The root of the entire tree is SATisfiability (Karp #1).
In this context, it is the CHILD ( $A$ ) that solves the PARENT’s ( $B$ ) problem.
$B$ reduces TO $A$ .
$A$ reduces FROM $B$ .
Conclusion. $A$ is as hard as $B$ . Note: For Karp, this is only valid based on the fact that the other direction was already provided by Cook’s analysis.

Another notation for reduction, consistent with the above, uses the letters “oc” written with no space between them - think of it as an 8 lying sideways with the rightmost tip cut off. To emphasize the need to transform between NP problems within a reasonable amount of time, many put a “p” at the foot of the $\leq$ , giving $\leq_p$ .

Example: Chromatic Number and Clique Cover (KARP #12 $\to$ #13)

Let us take a pair of problems from Karp’s Reduction Tree Summary (Karp, p. 96) and derive the nine pieces of information as they apply:

Problem #1 (“B”): Chromatic Number (KARP #12)
Problem #2 (“A”): Clique Cover (KARP #13)

Then, at the point of the tree where Chromatic Number connects to Clique Cover:

Chromatic Number is known to be hard (at this point), whereas Clique Cover is not yet known.
Clique Cover is $A$ and Chromatic Number is $B$ (i.e. $B$ reduces to $A$ ).
Chromatic Number is the parent.
Clique Cover is the child.
The root of the tree is SAT.
Clique Cover solves Chromatic Number.
Chromatic Number reduces TO Clique Cover.
Clique Cover reduces FROM Chromatic Number.
Conclusion.
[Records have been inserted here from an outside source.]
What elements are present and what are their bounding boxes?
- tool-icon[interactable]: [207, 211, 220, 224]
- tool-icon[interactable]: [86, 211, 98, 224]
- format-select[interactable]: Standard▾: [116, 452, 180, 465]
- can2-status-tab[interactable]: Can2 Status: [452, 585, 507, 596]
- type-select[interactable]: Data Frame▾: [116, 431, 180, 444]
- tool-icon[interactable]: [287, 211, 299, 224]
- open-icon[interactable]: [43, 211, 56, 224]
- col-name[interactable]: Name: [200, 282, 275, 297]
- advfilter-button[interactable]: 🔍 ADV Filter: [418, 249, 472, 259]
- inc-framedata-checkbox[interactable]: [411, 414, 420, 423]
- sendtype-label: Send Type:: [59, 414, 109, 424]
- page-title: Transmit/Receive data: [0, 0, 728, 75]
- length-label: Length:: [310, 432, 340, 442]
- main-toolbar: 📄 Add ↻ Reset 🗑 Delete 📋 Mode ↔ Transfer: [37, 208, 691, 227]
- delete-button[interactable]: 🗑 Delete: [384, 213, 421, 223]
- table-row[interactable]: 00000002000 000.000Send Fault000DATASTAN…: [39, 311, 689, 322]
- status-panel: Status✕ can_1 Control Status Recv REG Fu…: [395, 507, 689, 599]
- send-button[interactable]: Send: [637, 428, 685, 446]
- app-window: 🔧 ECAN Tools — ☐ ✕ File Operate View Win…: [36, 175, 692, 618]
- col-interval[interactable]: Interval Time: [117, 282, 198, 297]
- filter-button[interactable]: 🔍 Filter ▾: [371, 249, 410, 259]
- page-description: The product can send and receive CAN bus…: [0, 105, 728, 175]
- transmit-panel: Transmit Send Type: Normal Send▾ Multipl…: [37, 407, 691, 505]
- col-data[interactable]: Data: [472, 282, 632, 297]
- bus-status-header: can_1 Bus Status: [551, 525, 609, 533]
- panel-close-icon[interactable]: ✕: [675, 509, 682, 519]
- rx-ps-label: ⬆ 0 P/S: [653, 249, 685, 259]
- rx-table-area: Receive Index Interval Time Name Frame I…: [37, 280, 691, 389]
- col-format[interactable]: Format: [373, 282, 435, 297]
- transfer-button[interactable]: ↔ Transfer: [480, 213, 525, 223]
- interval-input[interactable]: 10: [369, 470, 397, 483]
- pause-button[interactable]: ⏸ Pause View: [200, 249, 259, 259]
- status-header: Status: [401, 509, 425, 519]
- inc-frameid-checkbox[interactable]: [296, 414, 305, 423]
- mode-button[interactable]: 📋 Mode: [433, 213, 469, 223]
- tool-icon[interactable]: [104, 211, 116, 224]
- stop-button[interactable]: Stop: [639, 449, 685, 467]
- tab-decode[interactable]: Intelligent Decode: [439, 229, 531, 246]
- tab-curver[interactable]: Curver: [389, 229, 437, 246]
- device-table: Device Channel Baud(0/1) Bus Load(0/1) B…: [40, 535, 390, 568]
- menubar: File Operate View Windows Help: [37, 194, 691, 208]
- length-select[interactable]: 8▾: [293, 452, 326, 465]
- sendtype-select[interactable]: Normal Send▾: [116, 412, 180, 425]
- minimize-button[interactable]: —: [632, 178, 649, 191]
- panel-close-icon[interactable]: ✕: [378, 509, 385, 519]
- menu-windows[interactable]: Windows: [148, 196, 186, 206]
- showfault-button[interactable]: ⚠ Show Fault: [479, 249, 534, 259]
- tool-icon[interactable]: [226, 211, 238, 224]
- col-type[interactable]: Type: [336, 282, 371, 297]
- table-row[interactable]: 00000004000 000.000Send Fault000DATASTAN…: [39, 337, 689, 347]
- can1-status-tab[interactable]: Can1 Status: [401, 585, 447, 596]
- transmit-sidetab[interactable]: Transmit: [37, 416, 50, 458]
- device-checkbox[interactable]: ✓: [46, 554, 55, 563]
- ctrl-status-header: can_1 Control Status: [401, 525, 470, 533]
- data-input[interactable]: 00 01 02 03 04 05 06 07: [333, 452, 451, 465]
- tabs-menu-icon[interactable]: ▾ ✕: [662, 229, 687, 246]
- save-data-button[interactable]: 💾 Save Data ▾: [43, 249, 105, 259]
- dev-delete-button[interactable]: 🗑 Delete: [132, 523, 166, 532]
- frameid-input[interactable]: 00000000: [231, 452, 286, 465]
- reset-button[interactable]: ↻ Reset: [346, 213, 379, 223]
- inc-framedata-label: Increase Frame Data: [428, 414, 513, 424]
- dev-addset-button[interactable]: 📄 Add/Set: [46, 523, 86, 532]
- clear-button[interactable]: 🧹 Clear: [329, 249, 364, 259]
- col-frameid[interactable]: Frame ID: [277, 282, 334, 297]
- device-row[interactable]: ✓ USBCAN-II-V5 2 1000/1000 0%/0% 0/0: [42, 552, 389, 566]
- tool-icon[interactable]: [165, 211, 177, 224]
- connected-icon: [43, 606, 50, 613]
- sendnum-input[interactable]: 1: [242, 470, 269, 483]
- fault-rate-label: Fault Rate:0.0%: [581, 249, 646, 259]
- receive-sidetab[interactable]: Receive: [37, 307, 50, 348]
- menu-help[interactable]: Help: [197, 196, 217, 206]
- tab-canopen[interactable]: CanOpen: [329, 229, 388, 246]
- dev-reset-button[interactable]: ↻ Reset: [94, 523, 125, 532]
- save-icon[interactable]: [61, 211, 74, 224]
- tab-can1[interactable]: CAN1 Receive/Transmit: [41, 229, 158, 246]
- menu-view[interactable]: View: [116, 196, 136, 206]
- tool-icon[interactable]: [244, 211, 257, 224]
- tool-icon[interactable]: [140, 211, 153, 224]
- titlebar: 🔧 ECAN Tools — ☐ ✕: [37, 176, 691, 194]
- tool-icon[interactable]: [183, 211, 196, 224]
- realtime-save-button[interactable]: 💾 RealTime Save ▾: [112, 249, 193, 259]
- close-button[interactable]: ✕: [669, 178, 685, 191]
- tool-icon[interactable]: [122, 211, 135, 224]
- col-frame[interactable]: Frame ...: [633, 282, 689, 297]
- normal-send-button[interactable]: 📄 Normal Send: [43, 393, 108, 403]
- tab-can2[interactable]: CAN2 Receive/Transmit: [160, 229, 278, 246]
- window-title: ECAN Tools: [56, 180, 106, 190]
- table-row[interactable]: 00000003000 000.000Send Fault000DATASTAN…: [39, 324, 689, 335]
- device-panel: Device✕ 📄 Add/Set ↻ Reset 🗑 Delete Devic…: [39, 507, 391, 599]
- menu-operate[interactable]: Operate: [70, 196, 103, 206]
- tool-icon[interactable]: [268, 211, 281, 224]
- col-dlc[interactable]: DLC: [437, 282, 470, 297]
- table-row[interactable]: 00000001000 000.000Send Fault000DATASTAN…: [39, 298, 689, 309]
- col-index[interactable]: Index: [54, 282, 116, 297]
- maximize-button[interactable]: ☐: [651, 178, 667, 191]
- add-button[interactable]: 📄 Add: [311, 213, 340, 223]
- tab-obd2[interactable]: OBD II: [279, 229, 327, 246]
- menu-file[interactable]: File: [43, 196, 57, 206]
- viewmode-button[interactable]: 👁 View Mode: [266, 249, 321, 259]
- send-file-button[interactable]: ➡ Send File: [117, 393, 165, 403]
Clique Cover is as hard as Chromatic Number. (See note at end of point 9 above.)

KARP-21

KARP-21 refers to the 21 NP-Complete problems in Karp’s paper (historically: Cook #1; Karp #2-21, i.e. Karp-20).

In order to define each problem as NP-Complete - even if the problem inherently is an optimization problem and would more easily be classified as NP-Hard - Karp adds an extra threshold parameter to augment the underlying problem. This is necessary because optimization problems generally do not have an easy verification process short of an exhaustive search, and therefore can typically only be shown to be Hard and not Complete.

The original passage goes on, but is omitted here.